How do you feel about that?
Some may feel disappointed, guilty, or deeply ashamed; for others there may be a sense of bravado, a kind of child-like pride in having beat the system… Whatever it is you feel, it is usually disproportionate to what has actually happened – and this is every single time it happens.
Let’s take a couple of months as an easy way to describe it. Sixty times, you promise yourself tomorrow is different and you’ll start your diet. Sixty times, you feel positive and like you’re going to finally do it. Sixty times, you get to a certain point in the day where thoughts creep in and tempt you to have something not on plan. Sixty times, you tell yourself not to but do it anyway. Sixty times, you feel anger/disappointment/shame/let down/bravado/guilt for yourself and sometimes because of the people you’ve told sixty times that the diet definitely starts tomorrow.
You’ve heard the saying “fool me once, shame on you, fool me twice, shame on me?”
When you’re stuck in a cycle you can’t seem to get out of, at what point do you consider changing the plan?

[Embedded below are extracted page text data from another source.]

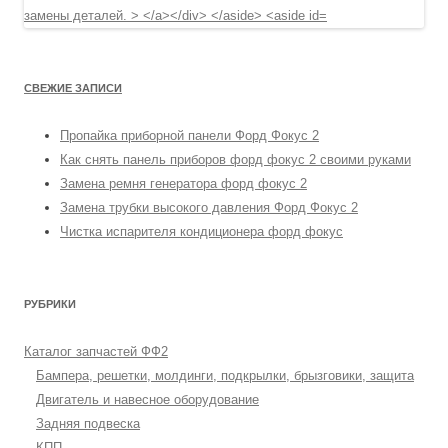
СВЕЖИЕ ЗАПИСИ
Пропайка приборной панели Форд Фокус 2
Как снять панель приборов форд фокус 2 своими руками
Замена ремня генератора форд фокус 2
Замена трубки высокого давления Форд Фокус 2
Чистка испарителя кондиционера форд фокус
РУБРИКИ
Каталог запчастей ФФ2
Бампера, решетки, молдинги, подкрылки, брызговики, защита
Двигатель и навесное оборудование
Задняя подвеска
КПП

More often than not, we try and fail over and over, until we get to the point where we give up all together. What if we didn’t do that? What if instead, we looked at what we were trying to do and acknowledged, despite our best efforts, it is not the right thing for us at the moment?
If you’re at the point of giving up on yourself totally, is it not better to adjust the parameters of your plan a bit, give yourself some planned wiggle-room, than to continue berating yourself and feeling crappy?
One day, after struggling to get back onto LighterLife after a successful 5 stone loss, I looked back and realised I had been struggling to do it for quite a while. I lost count of the “best intentions”, the starting, the successes because they all blurred into the overall message of “I can’t do this”. I told and showed myself this over and over, until I gave up.
Then, I began to wonder if it was not me but the plan I had for myself which was at fault.
After all, I am not in the same job/house/relationship as I was then, so why was I trying to get myself to fit into the exact same path? This was incredibly freeing AND successful. As soon as I allowed myself to be open to changing my plan to something which suits my current lifestyle, I was well away!
So whilst it might go against the grain to alter your plan, it’s sometimes necessary.
Be kind to yourself.
Think, would I force a friend to do something which made them so unhappy? If not, why are you doing it to yourself?